Colchicina (Sigma) y Verapamil (Sigma) fueron solubilizadas en agua bidestilada, Azatioprina (AZA) (Sigma) fue solubilizada en DMSO (Merck), Ciclosporina A (CsA) fue cedida por Sandoz AG, Tacrolimus® (FK506) fue cedida por Fujisawa España, ambos fueron solubilizados en etanol absoluto (Merck).
Los ensayos de citotoxicidad para las líneas renales se realizaron sembrando 5000 células/pocillo, durante la fase de crecimiento exponencial, en placas de 96 pocillos (Falcon).

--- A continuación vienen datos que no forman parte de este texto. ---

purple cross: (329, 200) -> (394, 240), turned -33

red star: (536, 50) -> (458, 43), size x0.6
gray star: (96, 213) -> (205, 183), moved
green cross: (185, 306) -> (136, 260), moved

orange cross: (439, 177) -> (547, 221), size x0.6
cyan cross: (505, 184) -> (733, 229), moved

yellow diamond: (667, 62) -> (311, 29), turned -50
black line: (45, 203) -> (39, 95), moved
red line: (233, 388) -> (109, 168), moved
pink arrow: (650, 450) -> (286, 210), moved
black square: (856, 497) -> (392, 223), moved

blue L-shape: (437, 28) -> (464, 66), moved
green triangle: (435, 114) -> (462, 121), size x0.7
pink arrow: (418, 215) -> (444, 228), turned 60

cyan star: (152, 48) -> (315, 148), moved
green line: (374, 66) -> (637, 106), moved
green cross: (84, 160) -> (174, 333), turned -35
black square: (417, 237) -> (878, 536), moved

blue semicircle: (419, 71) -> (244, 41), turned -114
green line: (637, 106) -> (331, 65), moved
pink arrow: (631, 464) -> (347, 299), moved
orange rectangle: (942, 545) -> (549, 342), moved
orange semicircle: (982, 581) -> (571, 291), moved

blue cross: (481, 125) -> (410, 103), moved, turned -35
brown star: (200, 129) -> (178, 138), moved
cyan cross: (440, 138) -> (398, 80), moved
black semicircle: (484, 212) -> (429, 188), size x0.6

Después de 16 h a 37 ºC, se adicionó MEM con inmunosupresores (IS) en concentraciones decrecientes para cada línea y se incubaron durante 6 días a 37 ºC, cambiando el MEM con IS cada dos días. Terminado el período de incubación se estimó, mediante técnicas colorimétricas la densidad celular y su viabilidad empleando bromuro de 3-[4,5-dimetiltiazol-2-il]-2,5-difenil-tetrazolio (MTT) (Sigma) a una concentración de 5 mg de MTT/mL de tampón fosfato salino (PBS) (Sigma) de acuerdo con un método descrito previamente23, los ensayos se realizaron por triplicado.

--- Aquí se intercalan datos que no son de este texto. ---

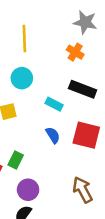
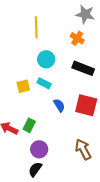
cyan circle: (22, 78) -> (46, 59), moved
cyan rectangle: (54, 104) -> (44, 83), moved

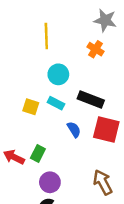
black rectangle: (83, 68) -> (91, 100), moved
yellow square: (23, 86) -> (31, 107), turned 32

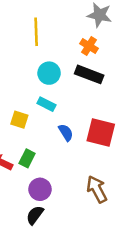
black rectangle: (91, 100) -> (89, 74), moved
yellow square: (31, 107) -> (19, 120), moved

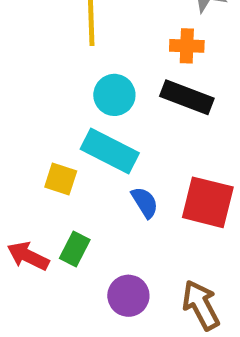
orange cross: (89, 46) -> (187, 46), turned -30
cyan rectangle: (46, 104) -> (110, 151), size x1.6
purple circle: (40, 189) -> (128, 296), moved

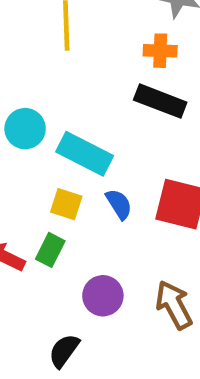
cyan circle: (114, 95) -> (25, 129), moved
yellow square: (61, 179) -> (66, 204), moved

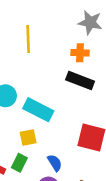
yellow square: (66, 204) -> (28, 137), turned -30
blue semicircle: (119, 204) -> (55, 163), moved

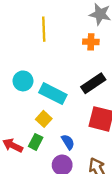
black rectangle: (80, 81) -> (93, 83), moved, turned -55
yellow square: (28, 137) -> (44, 119), turned -35

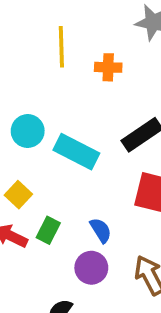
orange cross: (91, 42) -> (108, 67), moved
yellow square: (44, 119) -> (18, 195), moved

Para la obtención de las curvas dosis-respuestas se calculó el porcentaje de supervivencia (%T/C) después de 6 días de incubación, que resultó de dividir la absorbacia media de las células tratadas (T) por la absorbancia media de las células control (C) y multiplicando por 100. El número de células fue calculado a partir de curvas patrón elaboradas para determinar los valores de absorbancia por el número de células. A partir de las curvas dosis-respuesta se determinó la concentración que inhibía el crecimiento celular al 50% (IC50) y la concentración que inhibía el crecimiento celular al 70% (IC70), para línea celular y para cada IS.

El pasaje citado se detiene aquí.